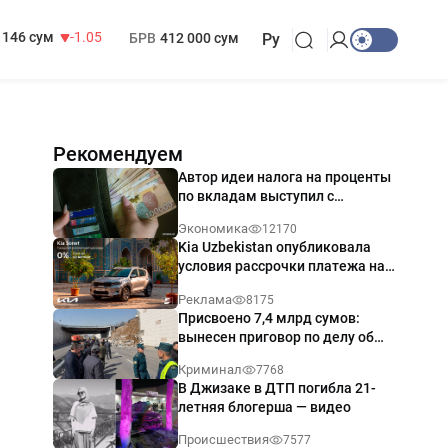
13 717 сум
-25.83
МРОТ
1 271 000 сум
146 сум
-1.05
БРВ
412 000 сум
Ру
Рекомендуем
Автор идеи налога на проценты
по вкладам выступил с
разъяснением
Экономика
12170
Kia Uzbekistan опубликовала
условия рассрочки платежа на
Kia Sonet со ставкой от 0%
Реклама
8175
годовых
Присвоено 7,4 млрд сумов:
вынесен приговор по делу об
обрушении путепровода в
Криминал
7768
Ташкенте
В Джизаке в ДТП погибла 21-
летняя блогерша — видео
Происшествия
7577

**Goal of the exercise:**
Retype the data above in full, exactly as it stands, and skip any image.

**Exercise response:**
13 717 сум
-25.83
МРОТ
1 271 000 сум
146 сум
-1.05
БРВ
412 000 сум
Ру
Рекомендуем
Автор идеи налога на проценты
по вкладам выступил с
разъяснением
Экономика
12170
Kia Uzbekistan опубликовала
условия рассрочки платежа на
Kia Sonet со ставкой от 0%
Реклама
8175
годовых
Присвоено 7,4 млрд сумов:
вынесен приговор по делу об
обрушении путепровода в
Криминал
7768
Ташкенте
В Джизаке в ДТП погибла 21-
летняя блогерша — видео
Происшествия
7577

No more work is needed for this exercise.